Emma Dante: «Le donne al rogo se provano desiderio»

Emma Dante, attrice e regista, è nata a Palermo.
«Descriviamola con ironia: Renata è una donna ossessionata dal desiderio. Direi assatanata. Una visionaria, spregiudicata, che finisce nel fuoco dell’Inquisizione. Del resto, la sessualità delle donne è sempre stata considerata oscena. Vietata. Se al posto di Don Giovanni ci fosse stata una Don Giovanna, sarebbe finita nel rogo pure lei». Emma Dante ha incontrato una femmina impegnativa, Renata, la protagonista del mondo cupo e sconvolto dell’Angelo di fuoco, l’opera “proibita” che Prokofiev non vide mai rappresentata, in scena all’Opera diRomadal23maggio (repliche fino al primo giugno). Dirige l’orchestra il maestro Alejo Pérez, cantano Leigh Melrose, Evgenia Muraveva, Sergey Radchenko, Maxime Paster, Mairam Sokolova e GoranJuric.
Dopo una travagliata stesura della partitura, ispirata al romanzo “blasfemo” di Brjusov, il capolavoro andò in scena a trent’anni dal suo completamento e a due anni dalla morte del compositore. Ora Renata, che ha trascorso la sua breve vita tra stregonerie e conventi, dimenandosi nel fervore allucinato della musica, cerca rifugio nella creatività della regista palermitana. Una nuova donna per il suo repertorio molto femminile.

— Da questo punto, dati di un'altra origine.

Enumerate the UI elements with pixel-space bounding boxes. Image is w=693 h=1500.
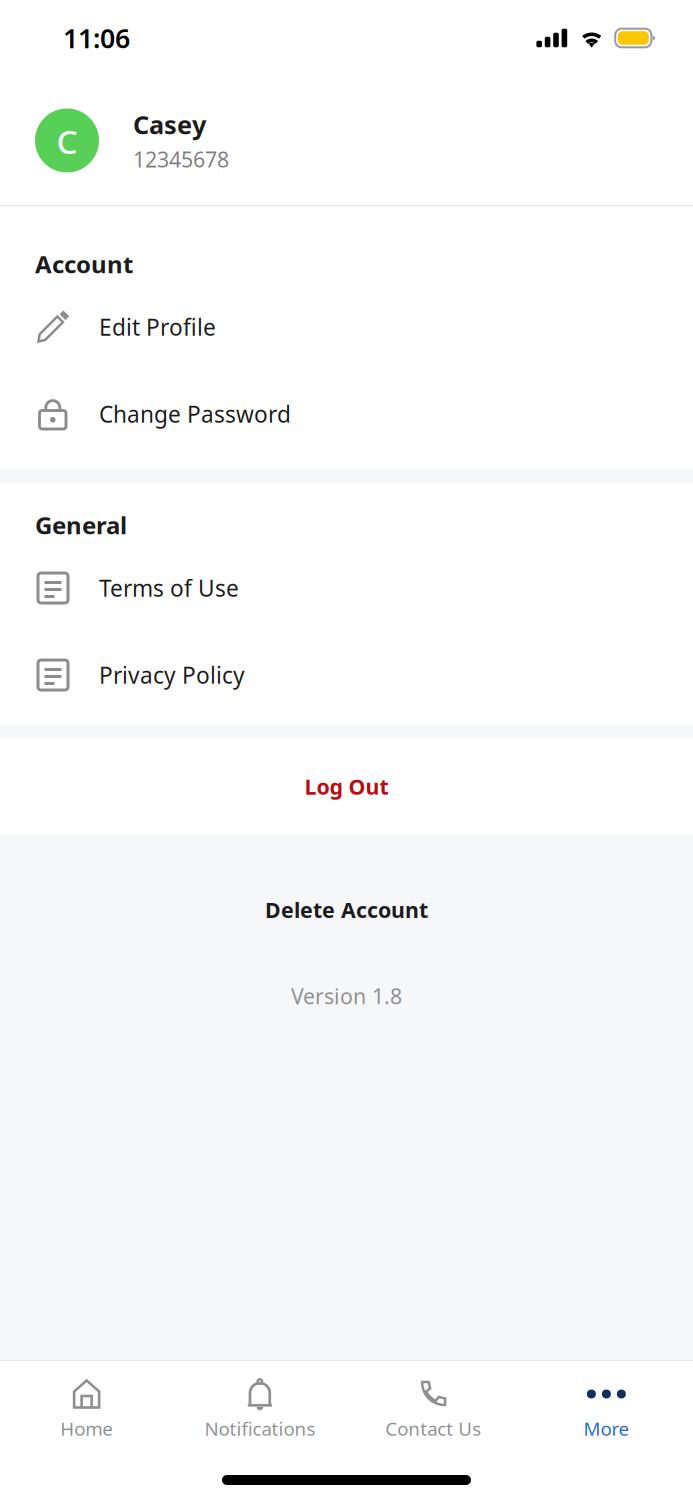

«Solo donne. Infernale. Non so Neanche se le cerco. Mi arrivano e mi prendono. La mia prima opera è stata Carmen, alla Scala. Poi Macbeth a Palermo, dove tutto ruota intorno alla Lady. La muette de Portici al Petruzzelli. Al cinema, uguale. Ho iniziato con Via Castellana Bandiera, duello al femminile nei vicoli di Palermo, e ora Le sorelle Macaluso. Qui a Roma, l’Angelo di Fuoco e subito dopo la ripresa della Cenerentola di Rossini. Ma aldilà delle mie scelte, vorrei che almeno nell’arte non si parlasse più di uomini. O di donne. Liberiamoci dai generi e concentriamoci sulle persone».
Renata, Cenerentola: come si fa a passare dai conflitti novecenteschi tra superstizione e razionalità a una favola?
«Persone diverse. Anche se Cenerentola i suoi guai in famiglia li ha. Nel mio spettacolo viene massacrata di calci dal patrigno, le spose rivali sono armate fino ai denti. Proprio edulcorata, la mia lettura non è. Renata, invece, fa tutto da sola. Persino la regia. E alle sue visioni, ho contrapposto le mie».
Le evochiamo?
«Per me è una martire. Posseduta dal Bene e dal Male, vive nelle catacombe, morirà come una martire e non come una strega. Trafitta dalle spade».
E l’Angelo?
«Ha due anime e in alcuni momenti due interpreti: un ballerino di break dance e uno di capoeira. C’è molta psicanalisi in quest’opera, ragione contro follia, superstizione e scienza. Quando Agrippa fa i suoi esperimenti tra magia e ricerca, il cadavere sul tavolo anatomico diventa Cristo».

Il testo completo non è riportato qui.